Periphere Ulzerierende Keratitis (PUK): StatPearls Leitlinie
Hintergrund
Laut der StatPearls-Leitlinie ist die periphere ulzerierende Keratitis (PUK) eine entzündliche Erkrankung der juxtalimbalen Hornhaut. Sie ist durch Epitheldefekte und eine fortschreitende stromale Lysis gekennzeichnet, die unbehandelt zu einer Hornhautperforation führen kann.
Der Text beschreibt, dass PUK häufig in Verbindung mit systemischen Autoimmunerkrankungen wie rheumatoider Arthritis, Granulomatose mit Polyangiitis (GPA) oder systemischem Lupus erythematodes (SLE) auftritt.

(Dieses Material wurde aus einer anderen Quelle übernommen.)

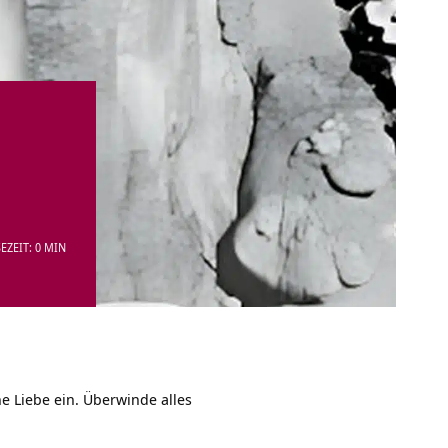
EZEIT: 0 MIN
ne Liebe ein. Überwinde alles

Eine PUK ohne systemische Assoziation wird als Ulcus Mooren bezeichnet und stellt eine Ausschlussdiagnose dar.
Die Pathophysiologie beruht laut Leitlinie auf einem komplexen Zusammenspiel von Wirtsautoimmunität, der spezifischen Anatomie der peripheren Hornhaut und Umweltfaktoren. Die periphere Hornhaut ist aufgrund ihrer ausgeprägten Gefäßversorgung besonders anfällig für immunvermittelte Schäden.
Empfehlungen
Die Leitlinie formuliert folgende Kernempfehlungen zur Evaluation und Behandlung der peripheren ulzerierenden Keratitis:
Diagnostik und Evaluation
Es wird eine umfassende augenärztliche und systemische Evaluation empfohlen, da PUK häufig das erste Anzeichen einer lebensbedrohlichen Systemerkrankung ist. Vor der Einleitung einer immunsuppressiven Therapie muss eine infektiöse Ursache zwingend ausgeschlossen werden.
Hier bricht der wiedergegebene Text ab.